Movimento ambientalista deve pautar ações positivas, diz Milanez

Milanez diz que não é aceitável que um gestor público desconheça o que se propõe a administrar

Milanez diz que não é aceitável que um gestor público desconheça o que se propõe a administrar


MARCELO G. RIBEIRO/MARCELO G. RIBEIRO/JC
Para o arquiteto Francisco Milanez, não é aceitável que um gestor público desconheça aquilo a que se propõe administrar, como, avalia, aconteceu recentemente no Rio Grande do Sul com a extinção de fundações públicas pelo governo do Estado. "As pessoas que propuseram a extinção não tinham e continuam não tendo nenhuma ideia do que esses órgãos faziam." Em um cenário crítico para entidades de pesquisa, ele acredita que a saída que deve ser estudada é de aproximar a sociedade do trabalho de pesquisa destes órgãos, para que possam sustentar sua existência.
Para o arquiteto Francisco Milanez, não é aceitável que um gestor público desconheça aquilo a que se propõe administrar, como, avalia, aconteceu recentemente no Rio Grande do Sul com a extinção de fundações públicas pelo governo do Estado. "As pessoas que propuseram a extinção não tinham e continuam não tendo nenhuma ideia do que esses órgãos faziam." Em um cenário crítico para entidades de pesquisa, ele acredita que a saída que deve ser estudada é de aproximar a sociedade do trabalho de pesquisa destes órgãos, para que possam sustentar sua existência.
Eleito sucessor de Leonardo Melgarejo como presidente da Associação Gaúcha de Proteção ao Ambiente Natural (Agapan) para o período de 2017 a 2019, Milanez projeta que as ações da entidade devam focar em recuperar as perdas de conquistas ambientais e propor novos caminhos, como leis e políticas públicas voltadas para a área. "Não podemos ser pautados pelas pessoas que estão destruindo."
Nesta entrevista ao Jornal do Comércio, Milanez fala do impacto que a gestão do presidente dos Estados Unidos, Donald Trump, contrário à ideia de sustentabilidade, pode ter ao restante do planeta; e também avalia a iminente revisão do Plano Diretor de Porto Alegre, prevista para começar neste ano e ser concluída até 2019. Ele sugere uma espécie constituinte exclusiva para o processo de revisão: "deveria ser com vereadores eleitos especificamente para isso".
Jornal do Comércio - Quais as propostas da Agapan para essa gestão e quais as demandas em andamento que se pretende dar continuidade?
Francisco Milanez - A grande demanda tem sido, pelo menos nos últimos 10 anos, a legislação ambiental, que se levou 40 anos para conquistar, e que infelizmente a maioria dos congressistas irresponsavelmente está destruindo.

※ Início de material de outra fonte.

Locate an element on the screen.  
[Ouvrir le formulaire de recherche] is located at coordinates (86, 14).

Exemplifico com o Código Florestal e com a tentativa de tirar a denominação da marca dos transgênicos nos produtos, e daí por diante. Isso são as demandas. Sobre projetos, a proposta da nossa chapa é, sobretudo, ocupar o lugar correto e tradicional da Agapan, cujo maior mérito é a experiência acumulada, de pautar a sociedade e não ser pautada por destruição, como tem sido. Temos várias propostas de trazer novas questões para serem discutidas, ensinadas, divulgadas, porque essa sempre foi a nossa marca desde o início, em 1971. A vida em primeiro lugar. Às vezes, nesses momentos obscuros da história, acabamos correndo atrás das emergências e deixando de fazer o que é importante. Nossa principal meta é voltar a fazer o que é importante e só cuidar das emergências na medida do possível. A ideia que tenho é, ao invés de ficar lutando para não regredir as leis, vamos propor leis novas. Não podemos ser pautados pelas pessoas que estão destruindo, temos que nos concentrar no que se tem de proposta boa. Parece um detalhe, mas faz uma diferença muito grande a forma de olhar.

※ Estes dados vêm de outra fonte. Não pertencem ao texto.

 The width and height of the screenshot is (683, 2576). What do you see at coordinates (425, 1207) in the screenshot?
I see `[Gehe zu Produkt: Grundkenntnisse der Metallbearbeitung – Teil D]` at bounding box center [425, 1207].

JC - Há parcerias com entidades em outros estados para fortalecer as lutas?
Milanez - Sim, inclusive somos da coordenação do Fórum Brasileiro de ONGs (Organizações Não Governamentais) e sempre estivemos com os movimentos ambientalistas, dos quais a Agapan é uma espécie de avó. Este fórum é um exemplo, foi criado em torno de dois anos antes da Rio 92 para articular o Fórum Global da Rio 92, e neles se inseriram muitas entidades que até então eram só sociais e começaram a se denominar socioambientais, porque felizmente entenderam e acolheram a questão ambiental como uma forma essencial de lidar com as questões sociais.
JC - Uma demanda local é a aprovação da extinção das fundações pelo governo do Estado, como a Zoobotânica. Qual a posição da Agapan?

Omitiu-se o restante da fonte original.